Wednesday, 19 January 2011


It's one in the morning, and I've given up on the struggle for sleep.
Outside, water thick-knees are making strange sharp little calls and running around on their long little legs, eating insects.

And I'm Here. Here being home in East Africa, after a year's absence.
Being immersed in the world--savoring having bare feet and wearing a sarong again, mesmerized by the thrumming of fans and the din of East African birds.

The power went out when I turned up two days ago, so I spent a hot afternoon lying out on the verandah on a Cambodian grass mat with ants crawling over me, staring foggily at a hibiscus tree with sunbirds and barbets zipping about, feeling... happy.

However, I'm well grateful that Iringa, where I will be in five days time, is higher and cooler, perfect for writing. The coast is a place where one's brain just wants to pack it in altogether, I find, and take to swimming every day and staring in awe at fish...

Thinking deep and meaningful thoughts like Whoa, fish.

That's all I've got this dark night. Over and out, world...

Friday, 7 January 2011

A Reflection Off Job

The dead bee is dry and nearly weightless
one bundle of pollen still
fastened to its knee.
Its legs tucked in,
wings stiffly spread,
it did not mean to die
nor welcome its death.

It smells of decay,
but faintly,
and the ants eat a bit
of its wing, and then leave it be.

The ants live in front
of the altar in this Catholic
prayer hall. They have made
a small hole in the caulking
between the tiles and they
emerge and descend from
this hole in ones and twos.
Church ants, nourished,
no doubt, on holy days,
by communion wafers.
Will they say a prayer
for the bee while its taste
still lingers in their tiny
mouths, their clicking jaws?
Will they say a prayer for me?
The book of Job is
a troublesome book.

The Buddhists have their seima,
their sacred boundary markers,
sunken into the earth around each temple;
The Khmer draw boundaries between the
cultivated world of village and rice paddy
and the dangerous alluring forest, but in
Job, the Hebrew God treats the entire earth
as Her space, His creation—
its bases are sunk,
its cornerstone laid,
and the stars sing and
the heavenly beings shout for joy.

The sea is wrapped and barred and encased,
mighty and proud, but kept from the land.
Under the water, the waters that teemed before
anything rose from the earth—first the sea,
first the sky—and now we mortals kill first
the seas and the skies—we who walk on the
dry-land will go last, already the weakest among
us are going—the Khiansi spray toad is gone now,
thousands of others crowd the gates of deep darkness,
nearly gone, and we, we who have not seen the springs
of the sea, the recesses of the deep, we who do not know
the paths to the dwelling place of light and darkness, we
who cannot find where the east wind is scattered, we who
cannot guide forth the Bear in her proper season—
we have power, nonetheless, terrible power—
the power to destroy, the power to kill.

Tuesday, 27 April 2010

Retrospective 7: on the trip to Banteay Chma

The authorities are getting ideas--
the woman who plants chilies
and the man who plant mung beans
have been told that they must stop
using the degraded field around
the U-shaped muddy moat that
encircles the jumble of stones and
precarious tower of the ancient
Khmer temple Ta Prohm.
Four giant serene faces gaze out upon
the landscape in the four cardinal directions--
the fourth face is splitting upwards from its chin,
gravity tugging at its supporting lintel.
The authorities are returning on the 5th of September,
to discuss these matters, these sliding stones.
The woman knows the type of wood that has been
used to shore up the four lintels and the bowing arches;
she gives me a handful of green chilies, bundled into a
pouch made from twisting her sarong.
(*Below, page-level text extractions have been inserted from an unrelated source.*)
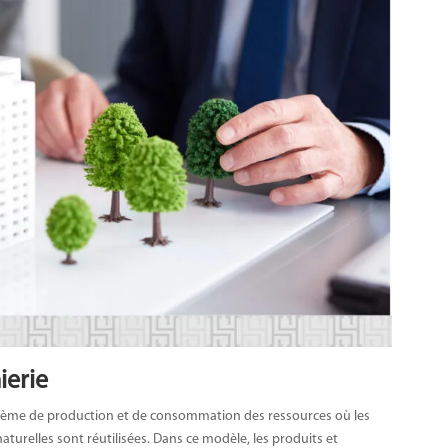
ierie
 système de production et de consommation des ressources où les
aturelles sont réutilisées. Dans ce modèle, les produits et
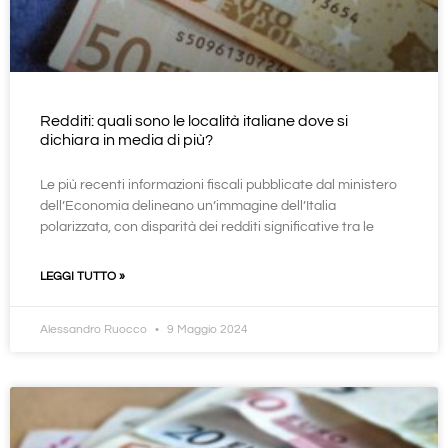
Redditi: quali sono le località italiane dove si
dichiara in media di più?
Le più recenti informazioni fiscali pubblicate dal ministero
dell’Economia delineano un’immagine dell’Italia
polarizzata, con disparità dei redditi significative tra le
LEGGI TUTTO »
Alessandro Ruocco
9 Maggio 2024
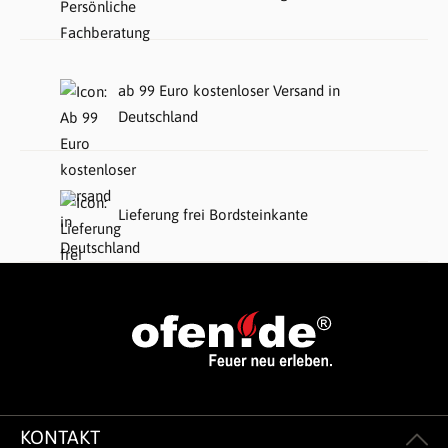
ab 99 Euro kostenloser Versand in
Deutschland
Lieferung frei Bordsteinkante
KONTAKT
I put them into
the front of my shirt for the walk home under the blazing
sun in a humid sky threatening rain. Someone unknown
has been uprooting the shrubs that have taken root around
the dilapidated towers, burning the undergrowth. The smell
of hot ash rises as I slowly circle the tower to gaze upon all
four faces. On my way out I pass a structure
like a chicken shed
and see pieces of carvings, stacked haphazardly--
a lotus flower pillar,
three partial statues of meditating Buddhas--
the bases with the crossed
feet and the cradled hands
resting upon them remain, the heads and torsos
are gone. They were probably victims of the 1998 debacle
that allowed the Thai military to loot Banteay Chma,
the vast broken sister
of this small temple. These fragments
surely have great value,
but no one is guarding this precious rubble,
and I stand in the ashes
and reach out and lift one of the blocks--
a curving shoulder.
I look for its companions, but find nothing.
It is startling heavy, this
piece of ancient stone, and I feel like a looter,
toting around the Buddha's shoulder,
stroking the toes on one standing foot. Hewing off
these stones heads, these shoulders
would have required great strength
and heavy tools. These pieces of the twelfth century,
dismembered, stolen,
lie now in my insignificant hands.
The block scrapes against its fellows
when I lay it back down. It was the fighting that destroyed the temples,
a woman argues. The Khmer Rouge were at one temple, the resistance
was stationed over there. Originally she accused the Vietnamese,
but then the group of interested onlookers agreed that this fighting was fifteen years ago,
long after the Vietnamese had gone.
Time has become elided here, in these places
where years were marked by battle after battle.
We hid in trenches, she said. Airplanes
shelled them. They even cooked rice in the trenches.
Her grandfather was too afraid
to open his eyes.

Friday, 9 April 2010

Retrospective 6: the middle of August

The toads are going wild tonight,
Heart and Nga have been unfairly labeled gangsters,
the air is blessedly cool and I am back in the village,
joyfully so.
Grandmother Muon is better
and lavishing love upon
the sole remaining ginger kitten,
to my grateful surprise.
A candle burns on my trunk,
Sombath and Pin laugh with their mother,
we will go to that great old temple Banteay Chma together,
and my heart is glad.
Today, my 100th bird in Cambodia--
those lovely lovely rufous treepies,
hopping about in their sleek suits
of colors--grey and peach and white and black--
crying out and flying with the tips of their wing feathers
extended like fingers, soaring over the top of the ploughed field.
And the chestnut bee-eaters stalked me, following me on and on,
and unseen birds raged in a tree.

Retrospective 5: Grumblings on Volume

I am tired of the yelling
whenever anyone wants anyone else.
There is no thought of disturbing others--
my host father shouts at my host sister,
fast asleep in her small room,
to come and catch the pigeons.
It was half past ten.
They awakened me too,
demanding I come and hand over my torch
so we could catch and eat the pigeons.
It is not lost on me that I have been complaining
rather a lot about these broody pigeons,
but shouldn't sleep be somewhat sacred?
Whoever was up at half past five this morning
began noisily stacking wood,
my host brother Jane turns on tractors and leaves them to idle
at all hours--once it's light, it's daytime,
and when there's a task needs doing, it's my host sister they call for,
even in the dead of night.
I'm tired of it.
And I'm tired of loud music blaring from vast speaker systems,
first the flying horse evenings,
the carousel with terrible disco tracks,
then three nights of hideous wedding music, and today,
the day of penance at the temple,
monks chanting and megaphones squealing from four a.m. onwards,
at intervals.
I'm in essence tired of the VOLUME.
Why must everything be so loud?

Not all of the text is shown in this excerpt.